A l'occasion de la press junket américaine de Personal Shopper, Olivier évoque Kristen, leur collaboration, l'évolution du projet, le tournage ou l'intrigue du film dans une interview avec Dazed.
Traduction faite par le staff de KStew France. Merci de nous créditer avec LIEN si vous la reprenez ailleurs
Journaliste :
Est-ce vrai que vous avez écrit Irma Vep en neuf jours et
vous l'avez tourné en quatre semaines ?
Olivier Assayas :
Oui.
Journaliste :
Avez-vous toujours ce genre de spontanéité ?
Olivier Assayas :
J'écris toujours avec spontanéité, mais le problème est que,
parce que je suis reconnu, mes films sont plus faciles à financer à
grande échelle. Lorsque je faisais Irma Vep, c'était j'avais
un film plus important qui ne se faisait pas. Nous avons tourné Irma
Vep en quatre semaines sans argent parce que, eh bien … [Rires]

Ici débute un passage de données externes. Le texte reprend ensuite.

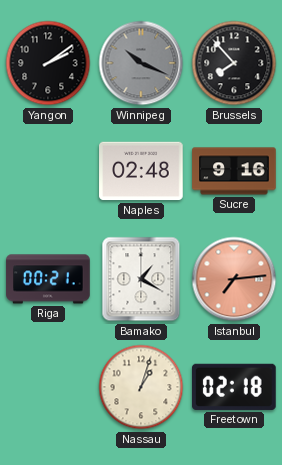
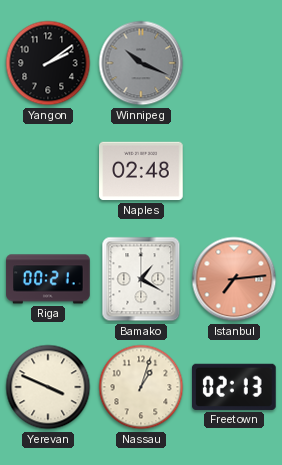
Brussels: 7:53 -> none
Sucre: 9:16 -> none
Yerevan: none -> 3:49
Freetown: 02:18 -> 02:13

… Nous n'avions pas d'argent. Personne n'était prêt à mettre de
l'argent dans ce film. C'était trop bizarre. Les gens riaient à
notre visage. C'était différent de tout ce qui avait été fait
dans le cinéma français.
Même avec Demonlover
quelques années plus tard, je l'ai écrit comme un film
expérimental, et tout d'un coup, nous avons collecté plus de
financement que n'importe lequel de mes autres films. Tout d'un coup,
ce petit film expérimental est devenu quelque chose de plus grand et
de différent.
Journaliste :
Etait-ce la même chose avec l'écriture de Personal Shopper ?
Olivier Assayas :
Je pense que j'ai continué à écrire mes films à la façon Irma
Vep. J'ai écrit Personal Shopper vraiment rapidement. Pas
en neuf jours. Peut être en deux mois, peut être un peu plus. Mais
c'était rapide. J'ai réussi à le faire avec la même énergie.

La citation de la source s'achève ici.